Hollis also is working on a book that will detail his experiences as well as some of the ironies at play.

“We have a global pandemic that’s adversely affected people of color the most and here you potentially have a Black man who could play a role at a time when America is reconciling its racist past,” he said.

But if there’s a recurring theme among the thousands of emails and contacts from people worldwide—other than being called Superman—it’s warnings for him not to become another Henrietta Lacks. She was a Black woman in Baltimore who died from cervical cancer in 1951.

Doctors at Johns Hopkins Hospital took tissue samples from Lacks without her knowledge, and while other cells typically died in a lab setting, ones from Lacks reproduced every 24 hours. She was part of one of the most important cell lines in medical research.

“Henrietta’s cells were the first immortal human cells ever grown in culture,” according to Smithsonian Magazine. “They were essential to developing the polio vaccine.

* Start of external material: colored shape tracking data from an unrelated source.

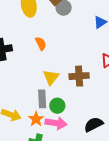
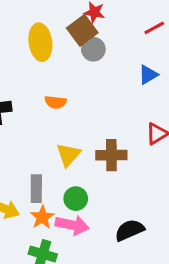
orange semicircle: (41, 43) -> (56, 102), turned 120
gray rectangle: (42, 99) -> (36, 189), moved

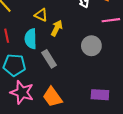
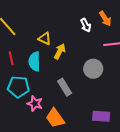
gray rectangle: (49, 59) -> (65, 87), moved
pink star: (22, 92) -> (35, 104), moved, size x0.7

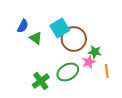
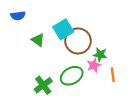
blue semicircle: (23, 26) -> (18, 16), moved, turned 56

They went up in the first space missions to see what would happen to cells in zero gravity. Many scientific landmarks since then have used her cells, including cloning, gene mapping and in vitro fertilization.”

‘SHOWN HIS CHARACTER’

As Hollis and hundreds of people who contacted him pointed out, neither Lacks nor her survivors received any financial benefit from the billions of dollars’ worth of products generated from her immortal cells.

That’s why Hollis consults regularly with a team of lawyers as he attempts to find a way to help others with his super antibodies. He says the financial implications are just as staggering as the potential medical benefits.

As he proceeds with his quest to become what Liotta called “a hope for COVID recovery” and to make sure he’s fairly compensated for such, friends who’ve shared his incredible journey are certain he’ll find a way balance both.

“John’s a very intelligent, level-headed guy,” said RJ Lackey, a U.Va. alum who practices law in Danville. He said his friend has dealt with this “shocking and amazing and crazy” revelation exactly as he would have expected.

“This has shown his character and his love of life,” Lackey said, “and his love of fellow humans and his absolute humor in a crazy world.”